Дорогая Роуз, вероятно, я последний человек или призрак на всей земле, которого ты бы хотела сейчас слышать. И все же я пишу тебе…

Монеты на полу грузовичка, единственный доход, полученный мной за проделанную работу, не могли восстановить мои сбережения, и их явно не хватит на книгу для Бошоффа. Но достаточно, чтобы позвонить по номеру, написанному в верхней части письма.

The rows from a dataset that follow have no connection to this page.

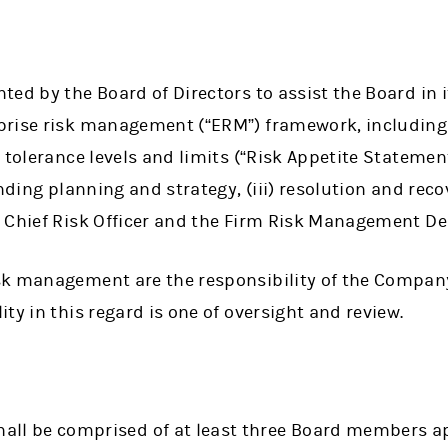
ed by the Board of Directors to assist the Board in it
prise risk management (“ERM”) framework, including
 tolerance levels and limits (“Risk Appetite Statement
unding planning and strategy, (iii) resolution and reco
 Chief Risk Officer and the Firm Risk Management D
sk management are the responsibility of the Compa
ty in this regard is one of oversight and review.
all be comprised of at least three Board members a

Будь мои родители живы, они бы не хотели, чтобы я так поступила, но этот человек был единственным, кто знал об их жизни и о нашей семье. Возможно, он даже сможет рассказать мне о той ночи и что произошло до этого.

У меня осталось немногим больше шестидесяти трех часов.

Я собиралась позвонить Сэму Хикину и попросить его о помощи.